WHAT YOU ARE ASKED TO DO: From the listing that follows, report the number of lines with the word "yang" in them, and no other output.

MATERIAL TO PROCESS:
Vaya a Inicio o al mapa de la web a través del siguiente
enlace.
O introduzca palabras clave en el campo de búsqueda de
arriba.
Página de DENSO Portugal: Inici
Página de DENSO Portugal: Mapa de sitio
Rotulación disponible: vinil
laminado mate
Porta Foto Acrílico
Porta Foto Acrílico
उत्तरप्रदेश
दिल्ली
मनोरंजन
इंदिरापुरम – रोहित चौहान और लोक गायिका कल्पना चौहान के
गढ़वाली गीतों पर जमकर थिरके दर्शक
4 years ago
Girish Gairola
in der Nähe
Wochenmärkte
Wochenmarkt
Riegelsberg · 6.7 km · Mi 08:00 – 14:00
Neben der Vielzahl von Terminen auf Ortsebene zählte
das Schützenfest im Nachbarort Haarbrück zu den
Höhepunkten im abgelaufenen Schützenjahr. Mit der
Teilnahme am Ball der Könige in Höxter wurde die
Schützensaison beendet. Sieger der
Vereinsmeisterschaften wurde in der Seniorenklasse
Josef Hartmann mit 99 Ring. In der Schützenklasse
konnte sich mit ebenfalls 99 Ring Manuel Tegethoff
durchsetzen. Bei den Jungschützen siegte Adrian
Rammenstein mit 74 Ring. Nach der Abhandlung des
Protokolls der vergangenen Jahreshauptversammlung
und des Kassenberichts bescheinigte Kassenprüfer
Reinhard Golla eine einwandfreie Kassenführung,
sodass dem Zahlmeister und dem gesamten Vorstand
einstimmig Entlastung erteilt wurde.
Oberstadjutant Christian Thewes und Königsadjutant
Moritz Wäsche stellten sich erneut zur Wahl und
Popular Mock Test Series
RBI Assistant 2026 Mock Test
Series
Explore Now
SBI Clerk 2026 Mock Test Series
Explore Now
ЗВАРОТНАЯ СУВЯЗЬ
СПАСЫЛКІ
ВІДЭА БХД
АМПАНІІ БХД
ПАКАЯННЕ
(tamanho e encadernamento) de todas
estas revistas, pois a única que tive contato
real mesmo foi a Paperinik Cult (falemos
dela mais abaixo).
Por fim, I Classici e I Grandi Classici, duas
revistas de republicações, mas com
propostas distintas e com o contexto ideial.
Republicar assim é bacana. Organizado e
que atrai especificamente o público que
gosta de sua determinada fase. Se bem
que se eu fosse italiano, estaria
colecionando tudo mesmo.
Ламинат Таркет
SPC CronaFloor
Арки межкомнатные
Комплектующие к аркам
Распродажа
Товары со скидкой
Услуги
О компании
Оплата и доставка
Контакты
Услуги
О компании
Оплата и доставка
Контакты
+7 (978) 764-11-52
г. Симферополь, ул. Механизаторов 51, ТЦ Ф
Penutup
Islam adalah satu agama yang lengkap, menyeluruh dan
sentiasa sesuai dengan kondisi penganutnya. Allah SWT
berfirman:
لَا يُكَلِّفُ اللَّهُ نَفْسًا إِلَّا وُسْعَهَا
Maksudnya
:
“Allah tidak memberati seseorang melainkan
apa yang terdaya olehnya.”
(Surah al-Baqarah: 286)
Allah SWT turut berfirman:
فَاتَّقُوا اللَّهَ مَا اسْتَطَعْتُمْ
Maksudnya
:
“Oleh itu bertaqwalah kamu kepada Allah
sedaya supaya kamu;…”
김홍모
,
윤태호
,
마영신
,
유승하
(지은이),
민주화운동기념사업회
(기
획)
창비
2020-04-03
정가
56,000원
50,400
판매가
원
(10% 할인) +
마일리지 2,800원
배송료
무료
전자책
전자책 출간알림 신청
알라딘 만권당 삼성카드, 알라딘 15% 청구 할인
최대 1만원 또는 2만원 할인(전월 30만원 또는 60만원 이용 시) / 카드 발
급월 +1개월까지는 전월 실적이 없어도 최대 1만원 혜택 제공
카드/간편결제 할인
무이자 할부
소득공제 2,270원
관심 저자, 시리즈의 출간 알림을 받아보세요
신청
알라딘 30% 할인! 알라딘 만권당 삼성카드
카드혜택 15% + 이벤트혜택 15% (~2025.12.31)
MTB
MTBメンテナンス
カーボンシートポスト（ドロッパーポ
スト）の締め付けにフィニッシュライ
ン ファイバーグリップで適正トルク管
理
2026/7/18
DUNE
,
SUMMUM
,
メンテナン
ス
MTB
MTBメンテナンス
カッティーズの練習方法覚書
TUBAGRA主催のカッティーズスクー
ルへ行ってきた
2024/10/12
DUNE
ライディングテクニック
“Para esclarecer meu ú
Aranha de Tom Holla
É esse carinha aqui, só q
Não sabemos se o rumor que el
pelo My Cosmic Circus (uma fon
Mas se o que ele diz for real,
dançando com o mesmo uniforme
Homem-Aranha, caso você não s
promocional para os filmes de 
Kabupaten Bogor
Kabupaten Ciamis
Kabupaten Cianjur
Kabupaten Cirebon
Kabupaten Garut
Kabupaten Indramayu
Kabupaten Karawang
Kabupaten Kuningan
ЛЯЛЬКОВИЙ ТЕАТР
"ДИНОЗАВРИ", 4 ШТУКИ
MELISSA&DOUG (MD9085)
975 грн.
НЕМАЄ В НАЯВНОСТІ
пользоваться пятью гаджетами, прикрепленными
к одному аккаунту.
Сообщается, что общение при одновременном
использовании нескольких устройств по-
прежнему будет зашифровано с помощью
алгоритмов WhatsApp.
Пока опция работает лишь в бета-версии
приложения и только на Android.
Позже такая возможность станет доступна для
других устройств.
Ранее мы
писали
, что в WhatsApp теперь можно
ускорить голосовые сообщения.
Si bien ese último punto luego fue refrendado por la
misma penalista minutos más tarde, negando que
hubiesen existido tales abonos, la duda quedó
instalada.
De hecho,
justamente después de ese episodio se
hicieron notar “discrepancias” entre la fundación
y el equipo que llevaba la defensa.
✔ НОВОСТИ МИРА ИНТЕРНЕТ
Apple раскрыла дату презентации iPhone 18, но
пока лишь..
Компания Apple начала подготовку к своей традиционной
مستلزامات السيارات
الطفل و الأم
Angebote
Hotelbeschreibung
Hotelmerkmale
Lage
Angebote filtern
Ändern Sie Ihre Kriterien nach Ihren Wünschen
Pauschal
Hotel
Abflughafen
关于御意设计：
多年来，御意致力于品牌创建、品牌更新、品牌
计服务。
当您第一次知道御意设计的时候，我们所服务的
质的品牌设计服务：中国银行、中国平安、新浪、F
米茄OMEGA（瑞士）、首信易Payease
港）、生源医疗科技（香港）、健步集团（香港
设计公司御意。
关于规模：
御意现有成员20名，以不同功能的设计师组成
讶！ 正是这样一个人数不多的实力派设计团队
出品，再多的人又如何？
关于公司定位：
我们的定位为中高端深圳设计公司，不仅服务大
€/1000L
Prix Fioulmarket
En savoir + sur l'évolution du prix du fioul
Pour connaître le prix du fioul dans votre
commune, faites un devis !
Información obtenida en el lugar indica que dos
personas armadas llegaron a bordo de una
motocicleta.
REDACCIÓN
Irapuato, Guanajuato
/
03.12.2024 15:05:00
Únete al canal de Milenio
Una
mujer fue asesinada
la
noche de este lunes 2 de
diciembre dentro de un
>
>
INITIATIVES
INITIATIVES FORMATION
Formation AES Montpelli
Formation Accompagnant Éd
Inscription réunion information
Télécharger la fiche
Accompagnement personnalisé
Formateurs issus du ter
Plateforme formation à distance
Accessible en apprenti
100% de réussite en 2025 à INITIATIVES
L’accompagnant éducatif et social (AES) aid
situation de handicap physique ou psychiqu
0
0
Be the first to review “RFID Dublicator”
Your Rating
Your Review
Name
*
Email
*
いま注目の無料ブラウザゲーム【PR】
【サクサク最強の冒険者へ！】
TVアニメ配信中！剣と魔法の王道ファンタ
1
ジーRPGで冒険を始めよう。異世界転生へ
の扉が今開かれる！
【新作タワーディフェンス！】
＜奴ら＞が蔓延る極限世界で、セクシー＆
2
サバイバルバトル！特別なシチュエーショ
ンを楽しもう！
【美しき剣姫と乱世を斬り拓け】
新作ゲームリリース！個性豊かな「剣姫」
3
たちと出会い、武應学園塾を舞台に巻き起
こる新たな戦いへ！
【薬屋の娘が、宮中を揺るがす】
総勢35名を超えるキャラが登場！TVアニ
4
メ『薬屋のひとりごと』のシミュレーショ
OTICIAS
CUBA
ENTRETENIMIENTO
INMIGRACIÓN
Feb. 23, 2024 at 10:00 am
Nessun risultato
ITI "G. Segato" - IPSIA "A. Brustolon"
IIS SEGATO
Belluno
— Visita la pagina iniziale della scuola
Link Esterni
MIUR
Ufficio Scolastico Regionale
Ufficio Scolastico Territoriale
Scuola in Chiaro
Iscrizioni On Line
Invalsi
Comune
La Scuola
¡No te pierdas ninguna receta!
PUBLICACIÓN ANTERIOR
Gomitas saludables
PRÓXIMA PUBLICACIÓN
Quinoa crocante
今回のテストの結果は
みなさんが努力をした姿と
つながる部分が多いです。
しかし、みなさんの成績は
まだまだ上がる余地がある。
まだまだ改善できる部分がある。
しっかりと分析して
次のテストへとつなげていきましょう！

RESPONSE TO THIS TASK: 2